* [TASK INSTRUCTIONS]: Only the lines from the beginning of the entries through the one with "표면 처리는 전반적인 디자인 미학을 보" should be written out, please, exactly and without any pictures.

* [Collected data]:
- Opening Delimiter -

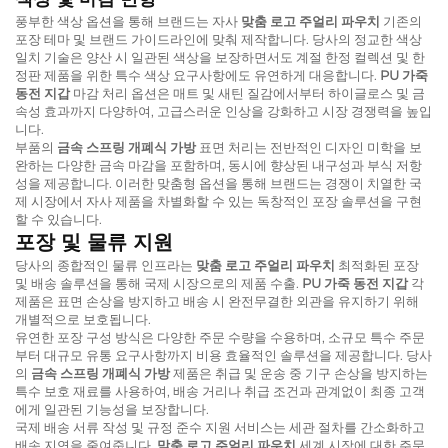
풍부한 색상 옵션을 통해 브랜드는 자사
맞춤 로고 주얼리 파우치
기존의
포장 테마 및 브랜드 가이드라인에 맞춰 제작합니다. 당사의 정교한 색상
일치 기술은 양산 시 일관된 색상을 보장하면서도 계절 한정 컬렉션 및 한
정판 제품을 위한 특수 색상 요구사항에도 유연하게 대응합니다.
PU 가죽
동전 지갑
마감 처리 옵션은 매트 및 새틴 질감에서부터 하이글로스 및 금
속성 효과까지 다양하여, 고급스러운 인상을 강화하고 시장 경쟁력을 높입
니다.
부품의
금속 스프링 개폐식 가방
표면 처리는 전반적인 디자인 미학을 보
완하는 다양한 금속 마감을 포함하며, 동시에 향상된 내구성과 부식 저항
성을 제공합니다. 이러한 맞춤형 옵션을 통해 브랜드는 경쟁이 치열한 국
제 시장에서 자사 제품을 차별화할 수 있는 독창적인 포장 솔루션을 구현
할 수 있습니다.
포장 및 물류 지원
당사의 종합적인 물류 인프라는
맞춤 로고 주얼리 파우치
최적화된 포장
및 배송 솔루션을 통해 국제 시장으로의 제품 수출.
PU 가죽 동전 지갑
각
제품은 표면 손상을 방지하고 배송 시 완전무결한 외관을 유지하기 위해
개별적으로 보호됩니다.
유연한 포장 구성 방식은 다양한 주문 수량을 수용하며, 소규모 특수 주문
부터 대규모 유통 요구사항까지 비용 효율적인 솔루션을 제공합니다. 당사
의
금속 스프링 개폐식 가방
제품은 취급 및 운송 중 기구 손상을 방지하는
특수 보호 재료를 사용하여, 배송 거리나 취급 조건과 관계없이 최종 고객
에게 일관된 기능성을 보장합니다.
국제 배송 서류 작성 및 규정 준수 지원 서비스는 세관 절차를 간소화하고
배송 지연을 줄여줍니다.
맞춤 로고 주얼리 파우치
세계 시장에 대한 주문.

- Closing Delimiter -

* [EXPECTED ANSWER]:
풍부한 색상 옵션을 통해 브랜드는 자사
맞춤 로고 주얼리 파우치
기존의
포장 테마 및 브랜드 가이드라인에 맞춰 제작합니다. 당사의 정교한 색상
일치 기술은 양산 시 일관된 색상을 보장하면서도 계절 한정 컬렉션 및 한
정판 제품을 위한 특수 색상 요구사항에도 유연하게 대응합니다.
PU 가죽
동전 지갑
마감 처리 옵션은 매트 및 새틴 질감에서부터 하이글로스 및 금
속성 효과까지 다양하여, 고급스러운 인상을 강화하고 시장 경쟁력을 높입
니다.
부품의
금속 스프링 개폐식 가방
표면 처리는 전반적인 디자인 미학을 보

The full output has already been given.